# gs2

**Repository Path**: jfiewo/gs2

## Basic Information

- **Project Name**: gs2
- **Description**: No description available
- **Primary Language**: Unknown
- **License**: Not specified
- **Default Branch**: master
- **Homepage**: None
- **GVP Project**: No

## Statistics

- **Stars**: 0
- **Forks**: 0
- **Created**: 2024-12-23
- **Last Updated**: 2024-12-23

## Categories & Tags

**Categories**: Uncategorized

**Tags**: None

## README

# GS2 documentation

## What is GS2?

GS2 is a stack-based, concatenative programming language with functional influences, inspired by [GolfScript](http://www.golfscript.com/) and [J](http://jsoftware.com/).

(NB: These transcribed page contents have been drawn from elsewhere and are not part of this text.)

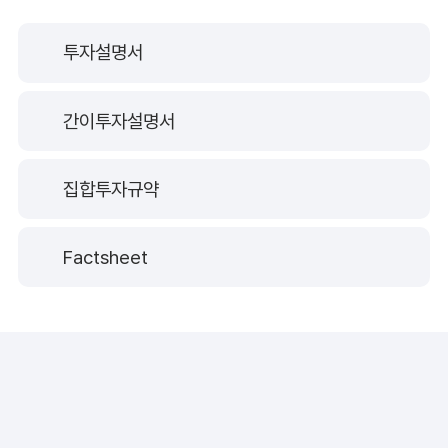
투자설명서
간이투자설명서
집합투자규약
Factsheet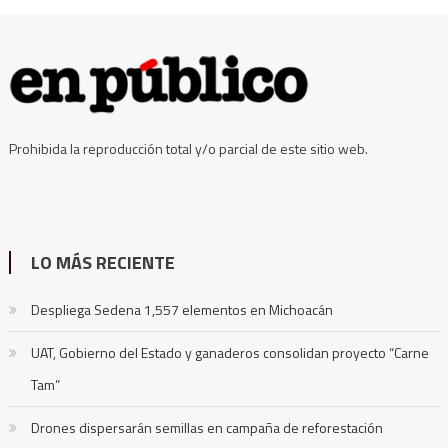
Prohibida la reproducción total y/o parcial de este sitio web.
LO MÁS RECIENTE
Despliega Sedena 1,557 elementos en Michoacán
UAT, Gobierno del Estado y ganaderos consolidan proyecto “Carne
Tam”
Drones dispersarán semillas en campaña de reforestación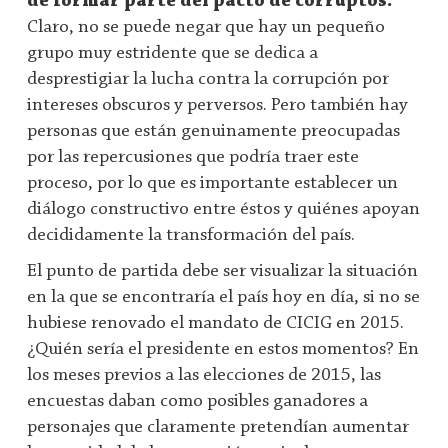
de formar parte del pacto de corruptos.
Claro, no se puede negar que hay un pequeño
grupo muy estridente que se dedica a
desprestigiar la lucha contra la corrupción por
intereses obscuros y perversos. Pero también hay
personas que están genuinamente preocupadas
por las repercusiones que podría traer este
proceso, por lo que es importante establecer un
diálogo constructivo entre éstos y quiénes apoyan
decididamente la transformación del país.
El punto de partida debe ser visualizar la situación
en la que se encontraría el país hoy en día, si no se
hubiese renovado el mandato de CICIG en 2015.
¿Quién sería el presidente en estos momentos? En
los meses previos a las elecciones de 2015, las
encuestas daban como posibles ganadores a
personajes que claramente pretendían aumentar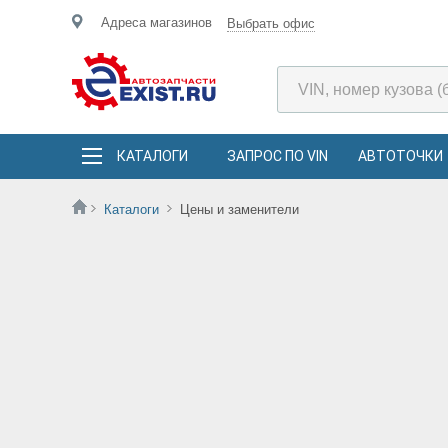
Адреса магазинов
Выбрать офис
КАТАЛОГИ
ЗАПРОС ПО VIN
АВТОТОЧКИ
Каталоги
Цены и заменители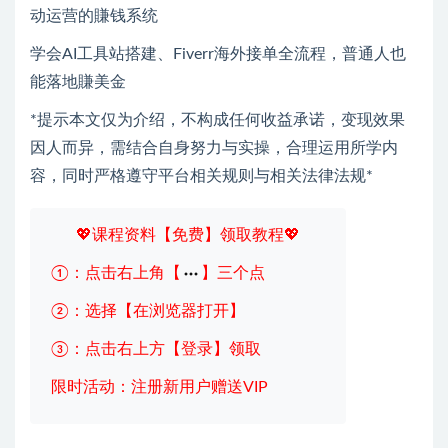
动运营的賺钱系统
学会AI工具站搭建、Fiverr海外接单全流程，普通人也
能落地賺美金
*提示本文仅为介绍，不构成任何收益承诺，变现效果
因人而异，需结合自身努力与实操，合理运用所学内
容，同时严格遵守平台相关规则与相关法律法规*
💖课程资料【免费】领取教程💖
①：点击右上角【
】三个点
②：选择【在浏览器打开】
③：点击右上方【登录】领取
限时活动：注册新用户赠送VIP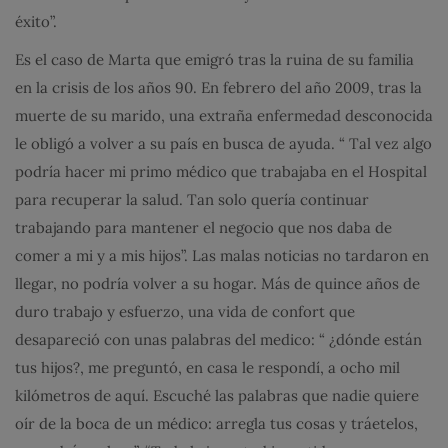
éxito”.
Es el caso de Marta que emigró tras la ruina de su familia
en la crisis de los años 90. En febrero del año 2009, tras la
muerte de su marido, una extraña enfermedad desconocida
le obligó a volver a su país en busca de ayuda. “ Tal vez algo
podría hacer mi primo médico que trabajaba en el Hospital
para recuperar la salud. Tan solo quería continuar
trabajando para mantener el negocio que nos daba de
comer a mi y a mis hijos”. Las malas noticias no tardaron en
llegar, no podría volver a su hogar. Más de quince años de
duro trabajo y esfuerzo, una vida de confort que
desapareció con unas palabras del medico: “ ¿dónde están
tus hijos?, me preguntó, en casa le respondí, a ocho mil
kilómetros de aquí. Escuché las palabras que nadie quiere
oír de la boca de un médico: arregla tus cosas y tráetelos,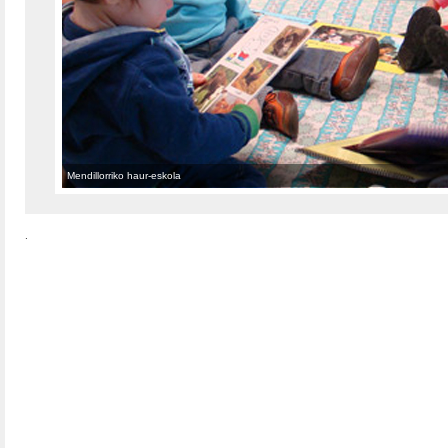
Mendillorriko haur-eskola
.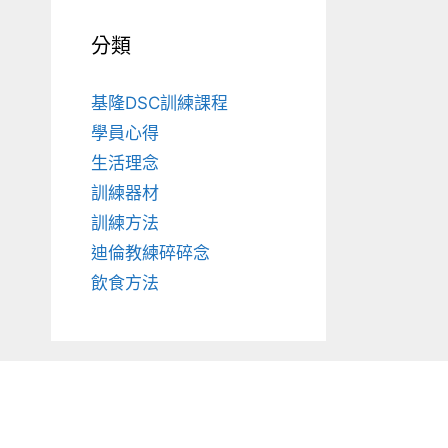
分類
基隆DSC訓練課程
學員心得
生活理念
訓練器材
訓練方法
迪倫教練碎碎念
飲食方法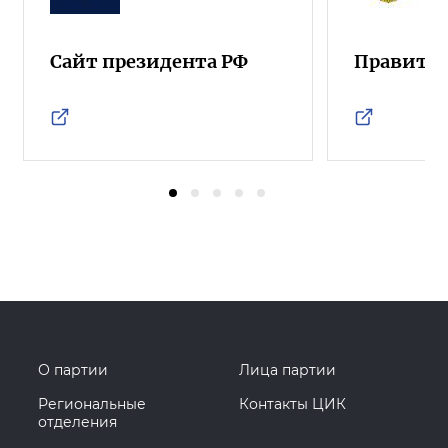
Сайт президента РФ
Правител
О партии
Лица партии
Региональные
Контакты ЦИК
отделения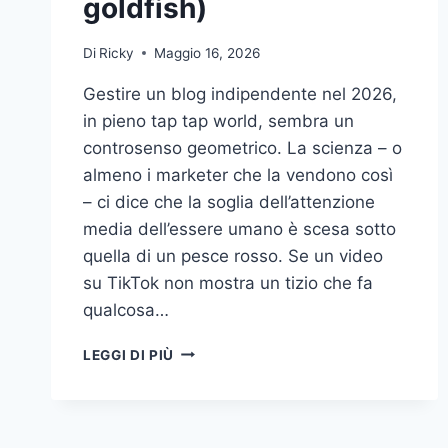
goldfish)
Di
Ricky
Maggio 16, 2026
Gestire un blog indipendente nel 2026,
in pieno tap tap world, sembra un
controsenso geometrico. La scienza – o
almeno i marketer che la vendono così
– ci dice che la soglia dell’attenzione
media dell’essere umano è scesa sotto
quella di un pesce rosso. Se un video
su TikTok non mostra un tizio che fa
qualcosa…
CINQUE
LEGGI DI PIÙ
MINUTI
E
TREDICI
SECONDI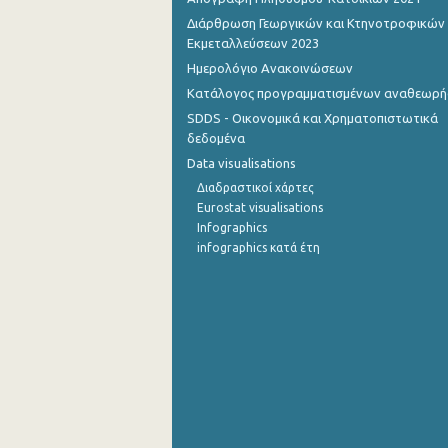
Διάρθρωση Γεωργικών και Κτηνοτροφικών
Εκμεταλλεύσεων 2023
Ημερολόγιο Ανακοινώσεων
Κατάλογος προγραμματισμένων αναθεωρ
SDDS - Οικονομικά και Χρηματοπιστωτικά
δεδομένα
Data visualisations
Διαδραστικοί χάρτες
Eurostat visualisations
Infographics
infographics κατά έτη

Its primary purpose is doing well at [code golf](https://en.wikipedia.org/wiki/Code_golf) contests; it achieves this by supplying many built-in commands and syntactical shortcuts that are each only one byte long.

Programming in GS2 is conceptually similar to programming in GolfScript or similar languages: the stack initially contains a string representing standard input, and its contents are printed to standard output when the program is finished.

_The original author (@nooodl/@maurisvh) is no longer maintaining this language._

## Values

GS2 values are integers, blocks, or lists. Blocks contain unevaluated code, representing "functions", like in GolfScript. There is no dedicated string type: strings are just lists of integers.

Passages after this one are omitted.